A “Potemkin village” is a vanity display to make something look better than it is. Vanity villages can come in many forms—impressive logos to compensate for unimpressive products, vanity metrics that make a project look good but ultimately mean nothing, fancy watches to make you look wealthy when you’re drowning in debt.
I’ve made my fair share of Potemkin villages to impress others or—more often—delude myself. I’ll make elaborate, beautiful plans to create something but take no action to manifest those plans into reality. I’ll feel successful looking at two-dimensional storefronts, imagining the fictitious rooms behind them.
In what ways do you create Potemkin villages to appear better, smarter, happier, or more successful than you are?
Language constrains our range of expression. It isn’t easy to express a thought or a feeling with words when the language doesn’t have a matching concept. We resort to other forms of expression—paintings, dance, music, stories—to express the things we cannot name. That exploration is beautiful and results in art that can move us. But some things need a word.
Happiness is one such concept. As a word, “happiness” has loaded connotations—something that’s come under psychological scrutiny and spurred entire industries of scam artists peddling products to sell you this squishy, intangible feeling.
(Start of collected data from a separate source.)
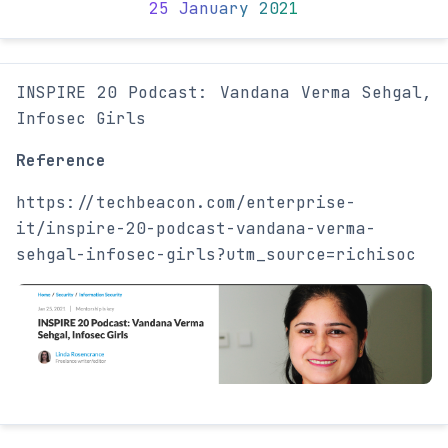
25 January 2021
INSPIRE 20 Podcast: Vandana Verma Sehgal,
Infosec Girls
Reference
https://techbeacon.com/enterprise-
it/inspire-20-podcast-vandana-verma-
sehgal-infosec-girls?utm_source=richisoc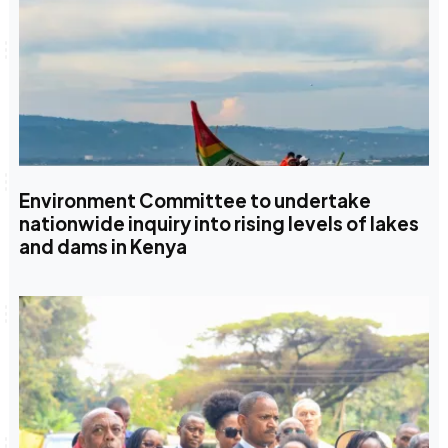
Environment Committee to undertake
nationwide inquiry into rising levels of lakes
and dams in Kenya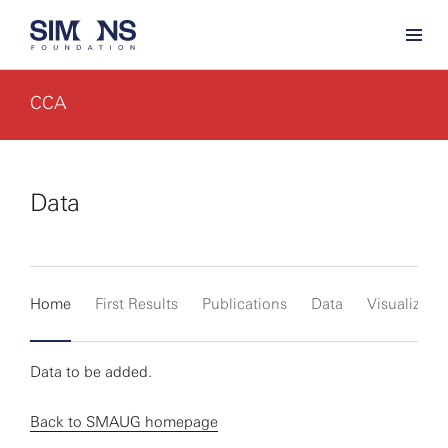
CCA
Data
Home
First Results
Publications
Data
Visualizati
Data to be added.
Back to SMAUG homepage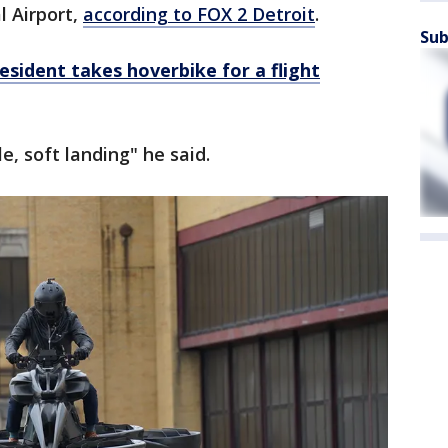
l Airport,
according to FOX 2 Detroit
.
Sub
sident takes hoverbike for a flight
, soft landing" he said.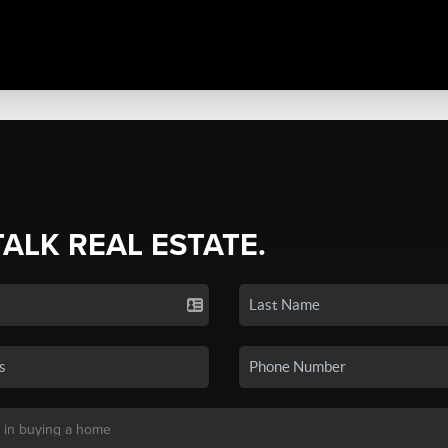
TALK REAL ESTATE.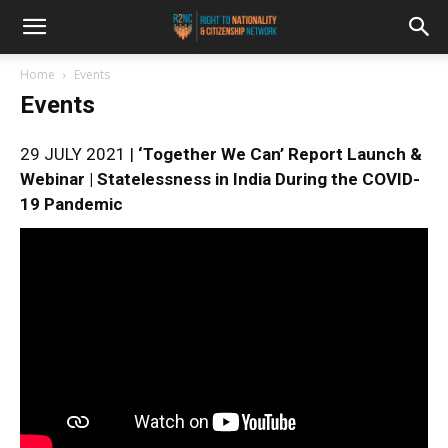
Home
Events
Events
29 JULY 2021 |
‘Together We Can’ Report Launch &
Webinar | Statelessness in India During the COVID-
19 Pandemic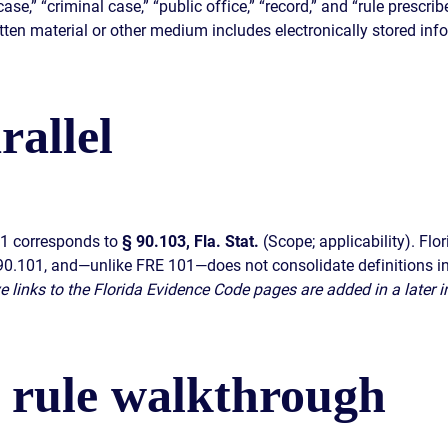
case,” “criminal case,” “public office,” “record,” and “rule prescr
tten material or other medium includes electronically stored inf
rallel
01 corresponds to
§ 90.103, Fla. Stat.
(Scope; applicability). Flo
§ 90.101, and—unlike FRE 101—does not consolidate definitions in
ive links to the Florida Evidence Code pages are added in a later i
s rule walkthrough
Part of the problem, I believe, is the erosion of vocabulary. The Greeks had two concepts for happiness. One is how we (a modern, English-speaking culture) traditionally think about happiness—daily feelings of joy, what I call “short-term” happiness. The second concept is less concerned with day-to-day feelings but with a sense of directional satisfaction or “long-term” happiness. The Greeks called this second concept “eudaimonia.”
It’s tempting to optimize for daily happiness, as we’re rewarded with instant gratification—feelings of joy and pleasure. A meaningful life needs daily delight, but should it come at the cost of eudaimonia? This directional happiness prioritizes long-term satisfaction and fulfillment—which does not reward daily—and can only arrive after continual investment. Could scratching the itch for eudaimonia address some concerns and anxieties that plague us?
Upfront the sacrifice for a life trajectory that maximizes joy over the long run.
“Easy choices, hard life. Hard choices, easy life.”